How to complete this task.
Lines holding the string "τους": copy each one from the listing below.

The records.

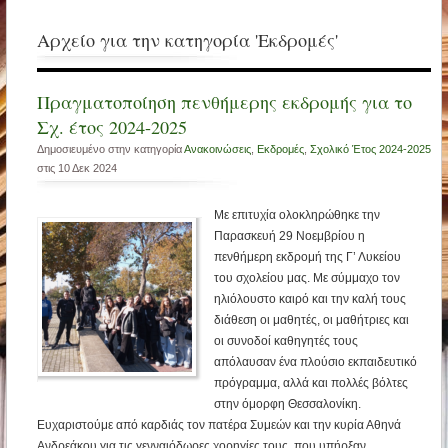
Αρχείο για την κατηγορία 'Εκδρομές'
Πραγματοποίηση πενθήμερης εκδρομής για το
Σχ. έτος 2024-2025
Δημοσιευμένο στην κατηγορία
Ανακοινώσεις
,
Εκδρομές
,
Σχολικό Έτος 2024-2025
στις 10 Δεκ 2024
Με επιτυχία ολοκληρώθηκε την
Παρασκευή 29 Νοεμβρίου η
πενθήμερη εκδρομή της Γ’ Λυκείου
του σχολείου μας. Με σύμμαχο τον
ηλιόλουστο καιρό και την καλή τους
διάθεση οι μαθητές, οι μαθήτριες και
οι συνοδοί καθηγητές τους
απόλαυσαν ένα πλούσιο εκπαιδευτικό
πρόγραμμα, αλλά και πολλές βόλτες
στην όμορφη Θεσσαλονίκη.
Ευχαριστούμε από καρδιάς τον πατέρα Συμεών και την κυρία Αθηνά
Ανδρεάκου για τις γενναιόδωρες χορηγίες τους, που υπήρξαν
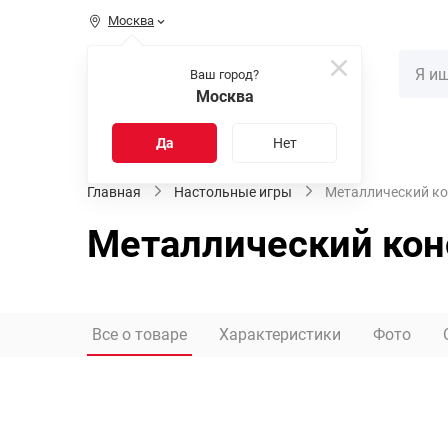
Москва
КАТАЛОГ
Ваш город?
Москва
Распродажа
Новинки
Да
Нет
Главная
Настольные игры
Металлический кон
Металлический конс
Все о товаре
Характеристики
Фото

Result of this task.
ηλιόλουστο καιρό και την καλή τους
οι συνοδοί καθηγητές τους
Ανδρεάκου για τις γενναιόδωρες χορηγίες τους, που υπήρξαν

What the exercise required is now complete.